3 thoughts on “The Awful Egg

  1. This one looks promising but fail to deliver I’m afraid. It’s another of the mystery-that-isn’t-a-mystery stories. With a somewhat gruesome explanation. Although it may look like Doc goes to Jurassic Park, this one is just a rather umimpressive tale of murder and stolen gold. Yawn.

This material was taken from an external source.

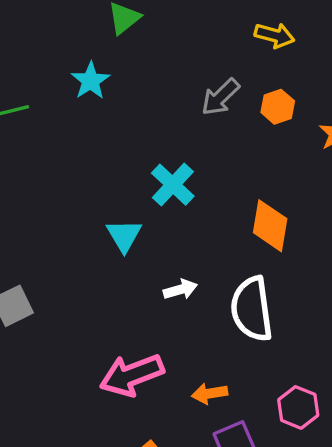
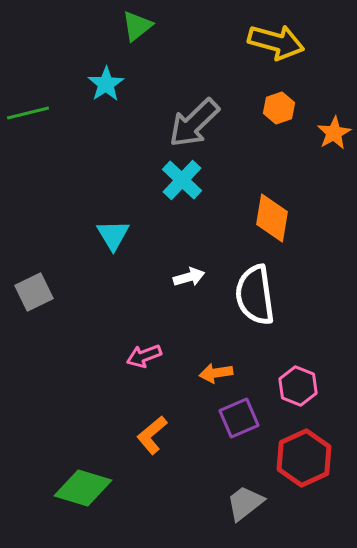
yellow arrow: (274, 35) -> (276, 42), size x1.5
gray arrow: (220, 97) -> (194, 123), moved, size x1.4
cyan triangle: (124, 235) -> (113, 235), moved
pink arrow: (132, 375) -> (144, 356), size x0.6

  2. This was one of those stories where there is no “real” mystery, no mysterious dinosaur egg that might have hatched and is presently wreaking havoc somewhere. Either Dent lost faith in the kinds of stories he used to write for Doc or the editors decided to revamp Doc and downplay the fantastic elements in this story. Which is a shame, of course. Dent had no problem sending Doc to a land FILLED with dinosaurs in The Land of Terror. I think really what was happening was that it was now 1940 and not 1933. Life was quickly becoming real and there wasn’t any room any more for the kind of high adventure stories that brought Doc Savage his legion of readers in the 1930s then later in the 1960s and onwards. Oddly, this was the same time that Astounding Science Fiction was taken over by John Campbell Jr. who was grooming writers such as Asimov, Heinlein, Sturgeon, Leinster, Padgett, Simak and A.E. Van Vogt. Campbell made all of his SF writers write plausible science fiction, stories that made sense according to how science operates. There were no dinosaurs in Campbell’s magazines. Not one. Sad. Anyway, you can see in The Awful Egg the decline of one kind of Doc Savage and the rise of another. The latter is not as cool as the former.

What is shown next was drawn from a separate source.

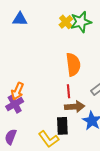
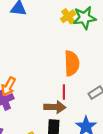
brown arrow: (75, 107) -> (55, 107), moved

    But don’t get me wrong. Waxing nostalgic for 1933 is only the fool’s delight. I’d go back there only in a time machine, to snatch a bunch of mint-condition pulps then return to my humble abode with real treasure. But I won’t wax nostalgic for that, either.

  3. I have this issue. I assume that the man on the cover is ‘Monk’? I also have the issue with Doc standing on the running board of the car with what looks again to be Monk who is driving. How many issues had his (Monk’s) illustrations? Are there drawings in pulp of the other four of his men? Any with covers where you can see Habeus Corpus, the pig?